MATERIALS PROVIDED.
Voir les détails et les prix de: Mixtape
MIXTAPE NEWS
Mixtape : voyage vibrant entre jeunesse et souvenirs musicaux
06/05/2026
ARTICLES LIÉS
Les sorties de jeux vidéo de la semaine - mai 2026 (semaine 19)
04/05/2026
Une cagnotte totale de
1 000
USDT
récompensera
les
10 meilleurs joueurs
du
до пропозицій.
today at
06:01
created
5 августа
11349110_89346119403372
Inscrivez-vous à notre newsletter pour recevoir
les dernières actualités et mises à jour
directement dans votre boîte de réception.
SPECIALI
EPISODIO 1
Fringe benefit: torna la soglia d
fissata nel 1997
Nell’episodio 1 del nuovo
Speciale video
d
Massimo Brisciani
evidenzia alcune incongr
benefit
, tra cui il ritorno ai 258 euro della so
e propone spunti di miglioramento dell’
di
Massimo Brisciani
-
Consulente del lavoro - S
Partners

---

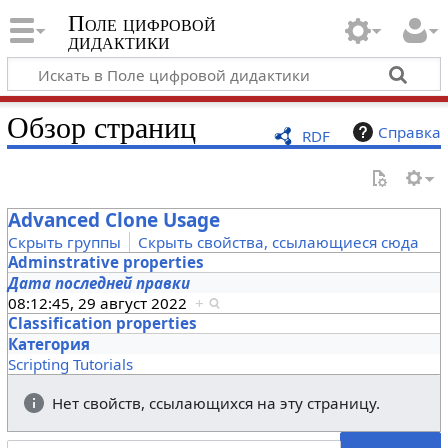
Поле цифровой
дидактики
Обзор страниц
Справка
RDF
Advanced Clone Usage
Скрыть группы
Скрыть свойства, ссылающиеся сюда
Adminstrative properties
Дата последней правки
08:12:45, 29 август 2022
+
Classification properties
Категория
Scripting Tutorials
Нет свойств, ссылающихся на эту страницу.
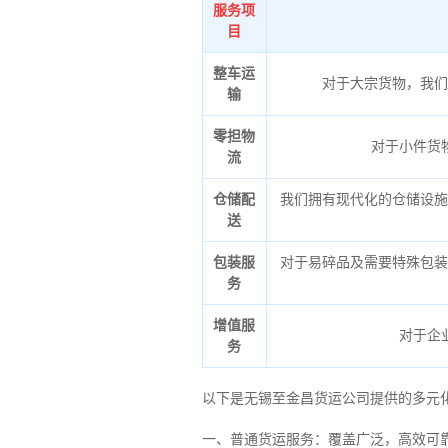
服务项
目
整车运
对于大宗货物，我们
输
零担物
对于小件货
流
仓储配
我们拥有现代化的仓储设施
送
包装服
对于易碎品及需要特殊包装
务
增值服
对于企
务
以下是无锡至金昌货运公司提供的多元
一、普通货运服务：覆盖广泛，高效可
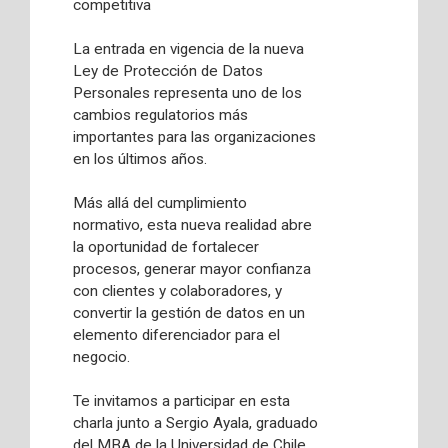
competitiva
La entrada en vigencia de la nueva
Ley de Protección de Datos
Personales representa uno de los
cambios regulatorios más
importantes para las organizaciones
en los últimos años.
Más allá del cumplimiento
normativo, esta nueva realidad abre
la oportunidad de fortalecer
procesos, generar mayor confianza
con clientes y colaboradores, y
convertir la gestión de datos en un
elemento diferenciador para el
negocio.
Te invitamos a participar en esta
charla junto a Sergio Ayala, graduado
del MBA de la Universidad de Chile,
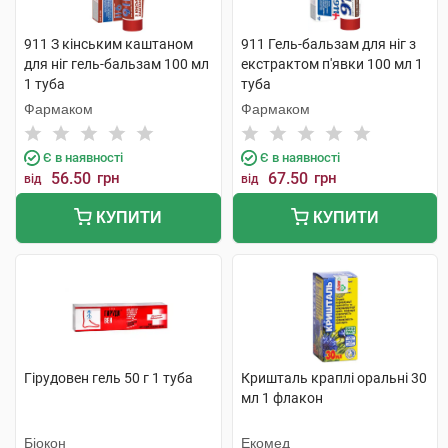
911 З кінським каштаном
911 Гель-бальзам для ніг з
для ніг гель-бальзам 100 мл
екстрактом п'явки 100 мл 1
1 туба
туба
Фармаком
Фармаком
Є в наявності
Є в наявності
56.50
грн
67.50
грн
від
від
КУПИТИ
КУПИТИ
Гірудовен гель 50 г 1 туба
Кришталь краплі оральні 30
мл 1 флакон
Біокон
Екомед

PROBLEM. Word for word, write out the lines above running from the one with "Обзор страниц" up to and including the one with "en los últimos años.". Drop any picture.

OUTPUT.
Обзор страниц
Справка
RDF
Advanced Clone Usage
Скрыть группы
Скрыть свойства, ссылающиеся сюда
Adminstrative properties
Дата последней правки
08:12:45, 29 август 2022
+
Classification properties
Категория
Scripting Tutorials
Нет свойств, ссылающихся на эту страницу.
服务项
目
整车运
对于大宗货物，我们
输
零担物
对于小件货
流
仓储配
我们拥有现代化的仓储设施
送
包装服
对于易碎品及需要特殊包装
务
增值服
对于企
务
以下是无锡至金昌货运公司提供的多元
一、普通货运服务：覆盖广泛，高效可
competitiva
La entrada en vigencia de la nueva
Ley de Protección de Datos
Personales representa uno de los
cambios regulatorios más
importantes para las organizaciones
en los últimos años.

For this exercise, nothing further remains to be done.